Thursday, February 5, 2015

Part 3 [Judge Stein's 'Tendencies']--NYCOA: Cuomo's Latest Two Nominees

Back to New York's highest court and Governor Cuomo's 2 yet-to-be-confirmed nominees. (Senate hearings will apparently be conducted early next week.)

There is a "stream of tendencies" in each of us, judges no less than the rest.

In a seminal insight into judicial decision-making, Benjamin Cardozo--the revered American jurist, who led New York's high court before reluctantly accepting an appointment to the Supreme Court--discussed the typically unexpressed and unconscious forces that underlie the choices a judge makes. Culture, customs, deeply held beliefs, a view of life and the world, all influence a judge's decisions. They form common threads that eventually reveal themselves upon analysis of a judge's body of work.

To put it in more colloquial terms than did Cardozo--who, together with Robert Jackson, may have penned the most elegant opinions in our legal history--we can "connect the dots" if we examine decisions rendered, votes cast, and opinions written. Indeed, we all kind of know this. Even as we speak in broad terms of "liberal" and "conservative" judges. Even as many judges bristle at the notion that they are anything less than perfectly neutral, ideologically-pure intellects.

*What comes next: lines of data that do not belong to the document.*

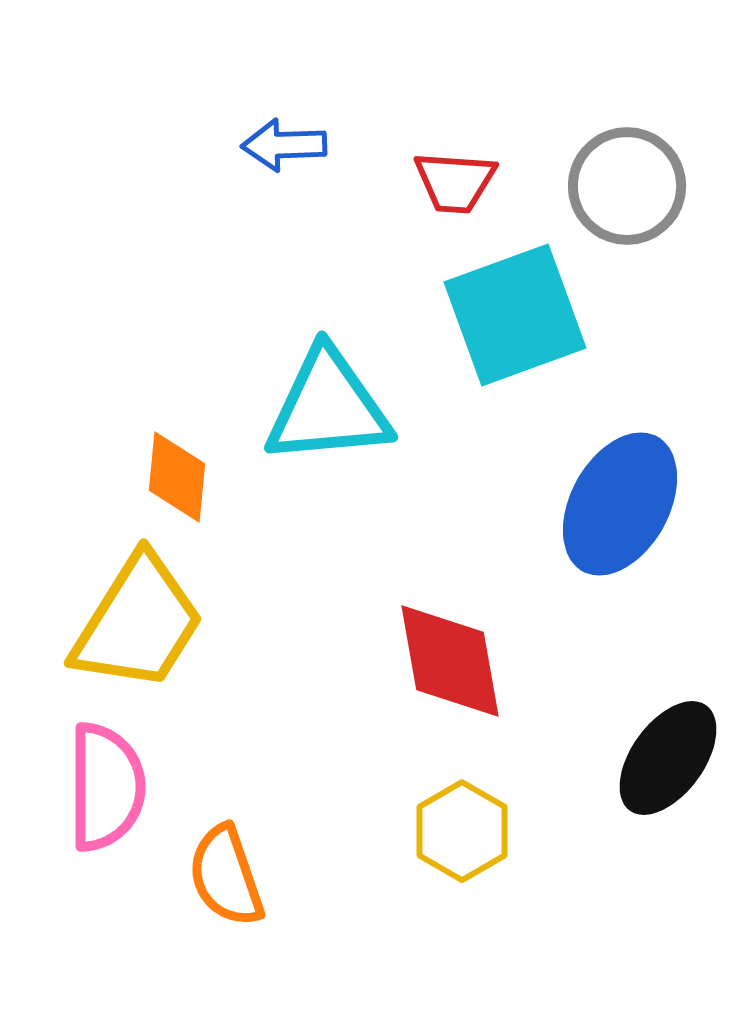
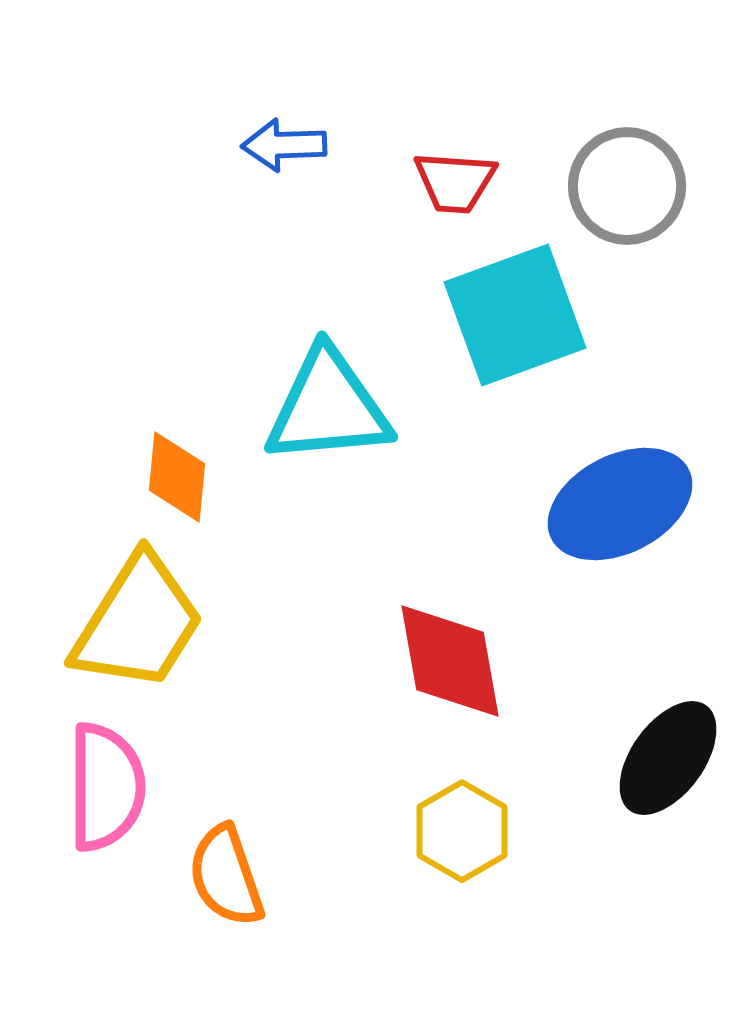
blue ellipse: rotated 34 degrees clockwise
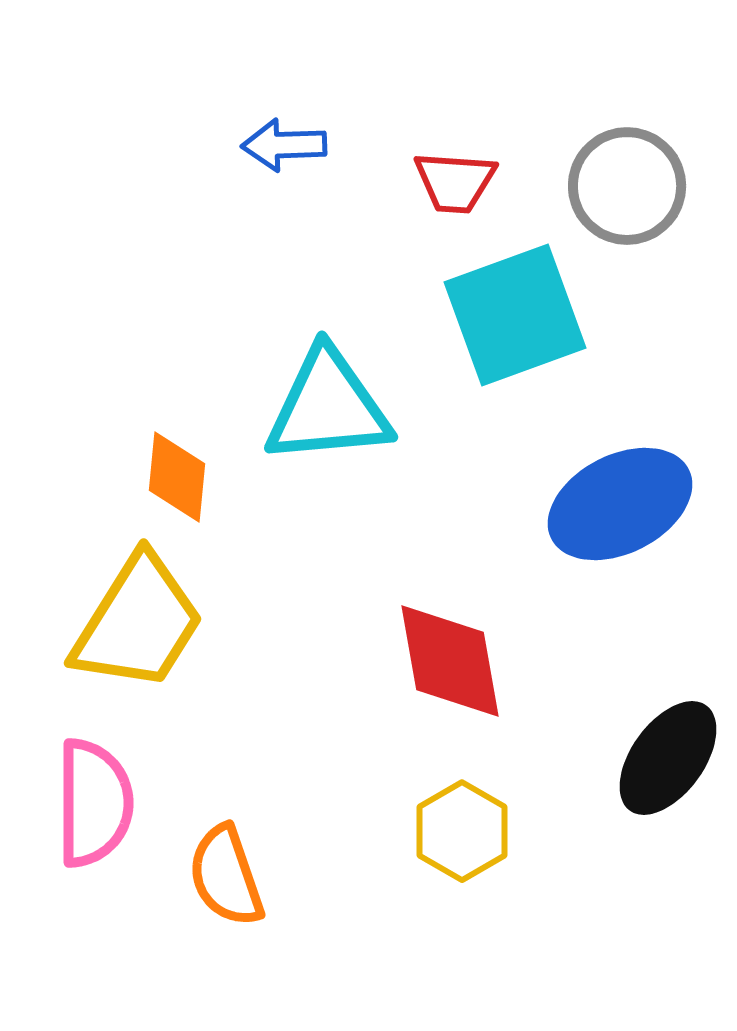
pink semicircle: moved 12 px left, 16 px down
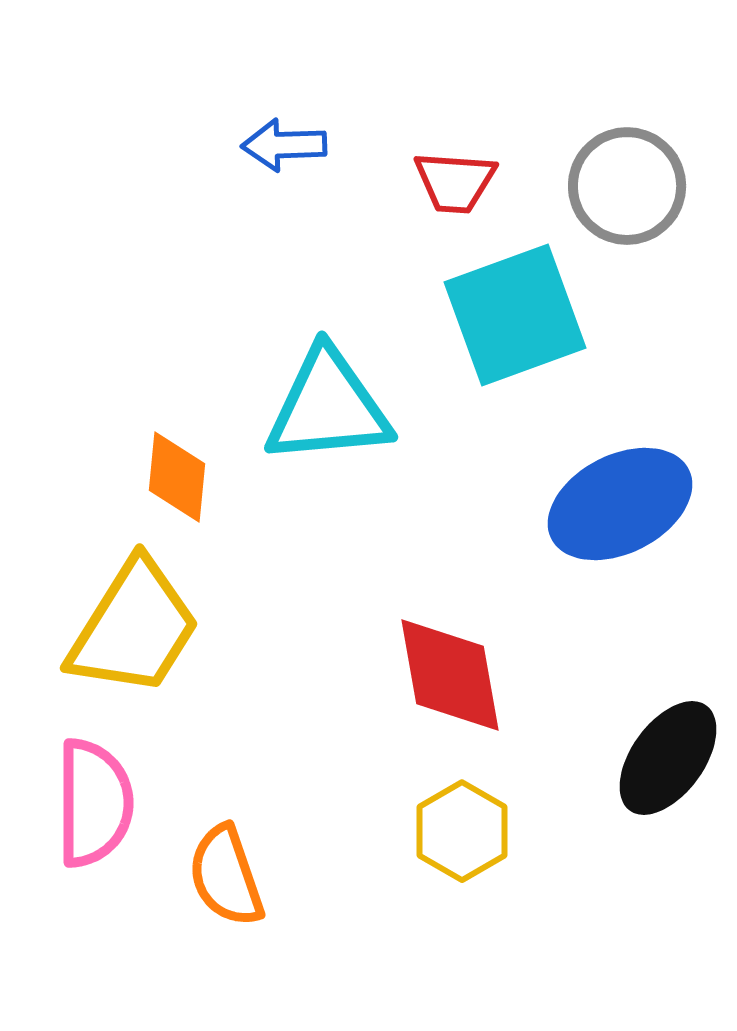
yellow trapezoid: moved 4 px left, 5 px down
red diamond: moved 14 px down
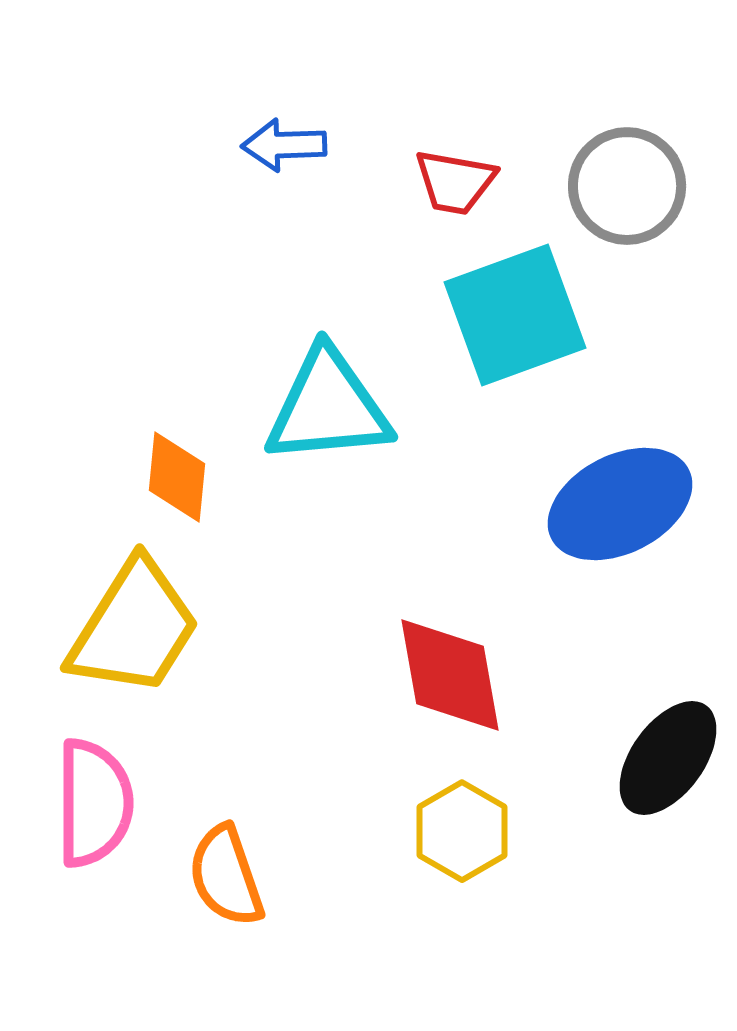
red trapezoid: rotated 6 degrees clockwise
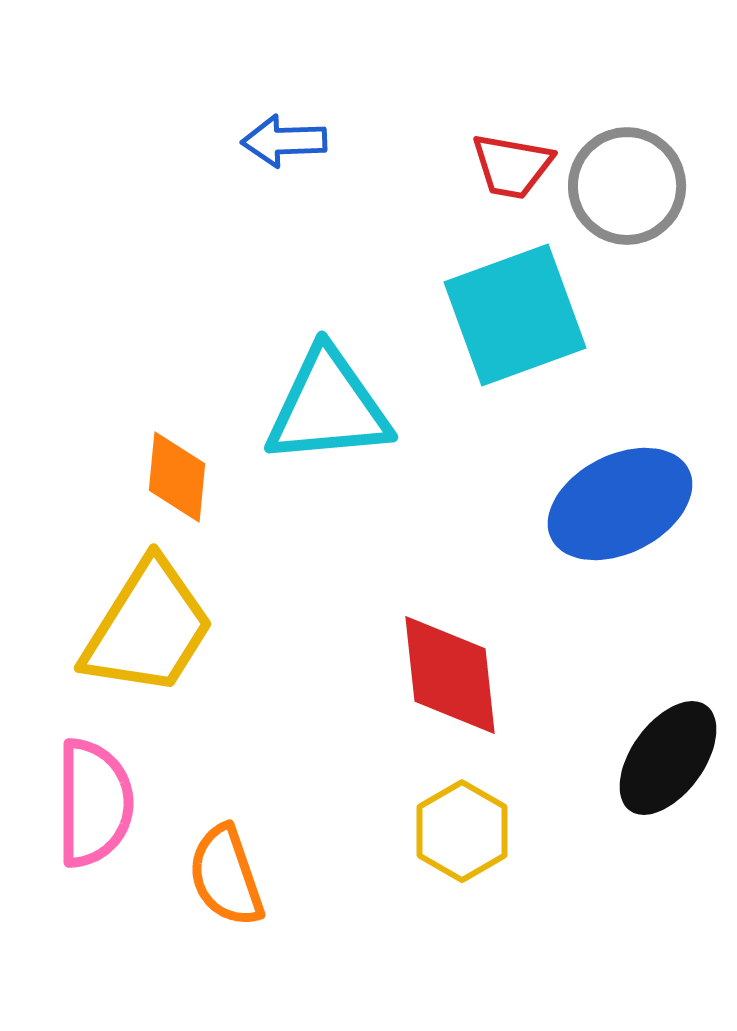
blue arrow: moved 4 px up
red trapezoid: moved 57 px right, 16 px up
yellow trapezoid: moved 14 px right
red diamond: rotated 4 degrees clockwise
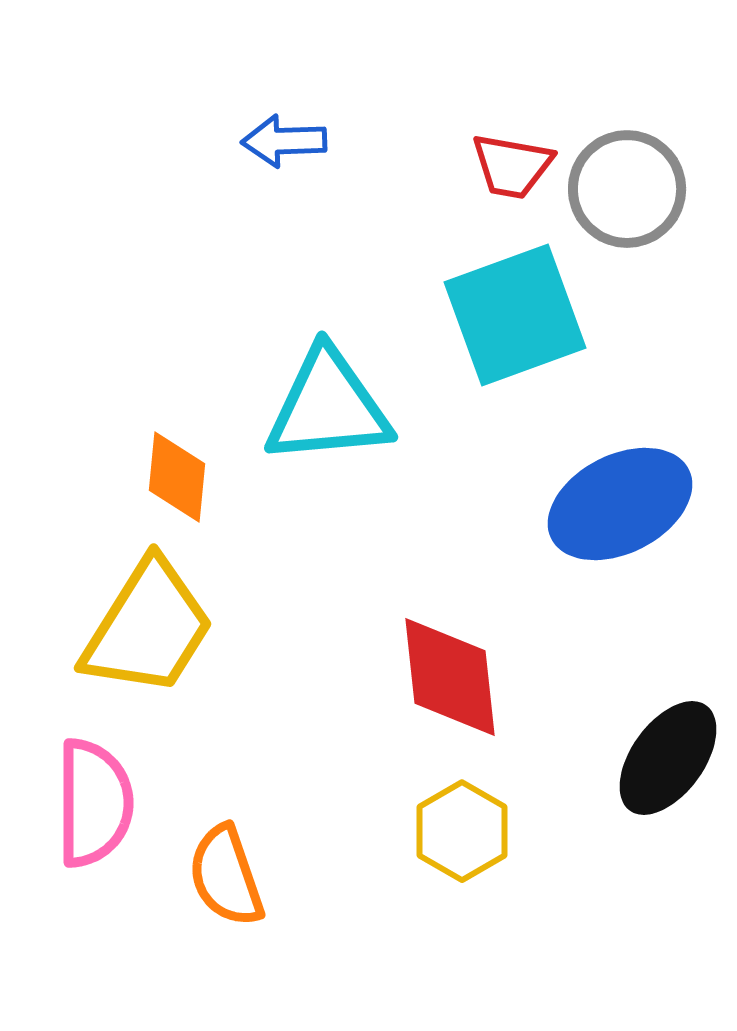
gray circle: moved 3 px down
red diamond: moved 2 px down
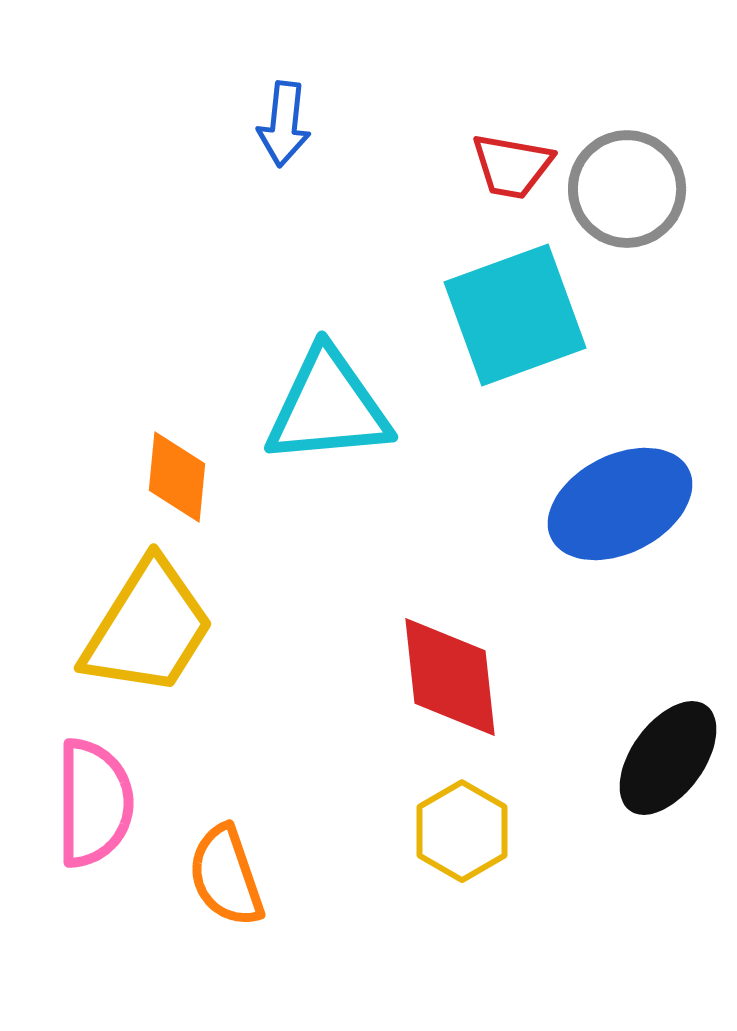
blue arrow: moved 17 px up; rotated 82 degrees counterclockwise
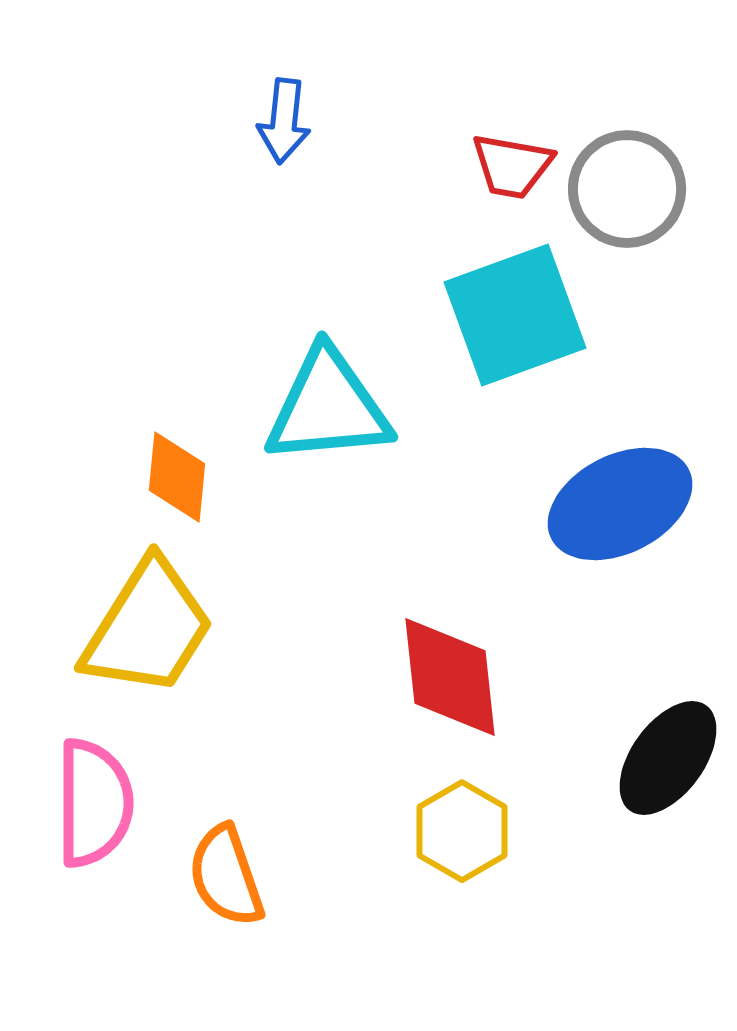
blue arrow: moved 3 px up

No. One need not be a Cardozo--or an Oliver Wendell Holmes, or one of the eminent scholars who have explored much the same field of judicial studies over the past several generations. A bit of effort and time and willingness in examining a judge's record is usually all it takes to yield revelations. No special genius or magic needed.

So, with little more than some effort, time, and willingness on my part, here are a few revelations that seem to emerge from an examination of Judge Leslie Stein's record at the Appellate Division, New York's intermediate appeals court, where she has served for the past seven years.

More specifically, the focus is on her dissenting opinions (which are always the most personal and deeply felt writings of a judge, who is taking a stand against the majority of her colleagues), and on her opinions for a majority of a divided court (where she necessarily has disagreed with a dissenting colleague and has had to defend her position against his).

Her positions on review by the Court of Appeals
Perhaps the most salient aspect of Judge Stein's record is what happened to the positions she took when cases in which she wrote an opinion were reviewed on appeal by the Court of Appeals. Not simply whether the high court as a whole happened to adopt or reject her position. But which Court of Appeals Judges typically agreed with her.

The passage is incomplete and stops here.